Daniel Israel: Musical Theatre in Motion
The direction of Daniel Israel’s career is decidedly more clear than that of the characters in his new musical, who bounce from parking lot to parking lot following the eccentric orbit of the brightest star in their universe, the jam band Liquid Brick. The musical, which goes by the working title “The Dirty Hippie Jam Band Project,” is the beautiful love child of Israel’s collaboration with Pheobe Kreutz, with whom he was happily paired at BMI’s prestigious Lehman Engel Musical Theatre workshop. The musical deliberately eschews featuring the music of Liquid Brick, which one character describes as “the sound of Jesus having an orgasm,” so that it may focus intently on the dreams and relationships of a select group of the band’s devotees.

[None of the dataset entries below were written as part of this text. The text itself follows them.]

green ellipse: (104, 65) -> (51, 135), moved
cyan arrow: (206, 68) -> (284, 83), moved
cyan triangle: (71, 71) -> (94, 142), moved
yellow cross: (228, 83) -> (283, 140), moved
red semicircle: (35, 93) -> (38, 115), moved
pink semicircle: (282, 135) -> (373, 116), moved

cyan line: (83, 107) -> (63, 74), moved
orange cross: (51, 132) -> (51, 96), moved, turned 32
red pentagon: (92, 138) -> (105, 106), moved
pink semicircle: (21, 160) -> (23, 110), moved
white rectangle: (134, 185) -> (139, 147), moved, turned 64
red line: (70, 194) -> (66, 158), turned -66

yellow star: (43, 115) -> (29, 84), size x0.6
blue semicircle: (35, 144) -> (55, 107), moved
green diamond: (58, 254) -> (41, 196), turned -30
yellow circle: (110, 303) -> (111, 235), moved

Keeping the actual band in the background and at a distance from the characters underscores those characters’ idealism and their near spiritual veneration of the band. Musically, it enables Israel to let the “music come from the individual more than from a genre rock score.” Thus, he composes so as to “distinguish [among] the musical voices of characters.” The “uptight” Julie has a “rigid music style,” more characteristic of “classic music theater.” Pops, who has come to Liquid Brick after following the Dead, Phish, and Dave Matthews (“It was a dark time”) is “Bob Seegeresque.”
The show depicts the struggles these characters face when they come together. On the surface everything is placid. “They’re playing hacky sack; they’re smoking weed,” Israel says. But beneath, the waters roil. “They’ve all run away from something,” and while one of the production’s songs “Testify” proclaims Liquid Brick a panacea, they will need to look deeper to experience real growth, even if means they must, to quote another song, “let go of letting go.” They find that depth in the community that has formed in their presence even while their sight was focused elsewhere. As Israel puts it, “Liquid Brick has brought them together, but they stay for the community.”

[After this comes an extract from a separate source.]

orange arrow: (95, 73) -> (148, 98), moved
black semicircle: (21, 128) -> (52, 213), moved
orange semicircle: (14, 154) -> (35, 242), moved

The show is currently undergoing revisions. Israel and the show’s other creators hope to have it up in a regional theatre this year, all the while setting their own sights on Broadway. In the meantime, Israel is feverously working with another creative team on a musical about obesity and wellness. The piece was commissioned by the George Street Playhouse Touring Theatre and is being produced in conjunction with the New Jersey Department of Health and Human services.
At this pace, it’s merely a matter of time before Israel will be dealing with his own bands of devotees.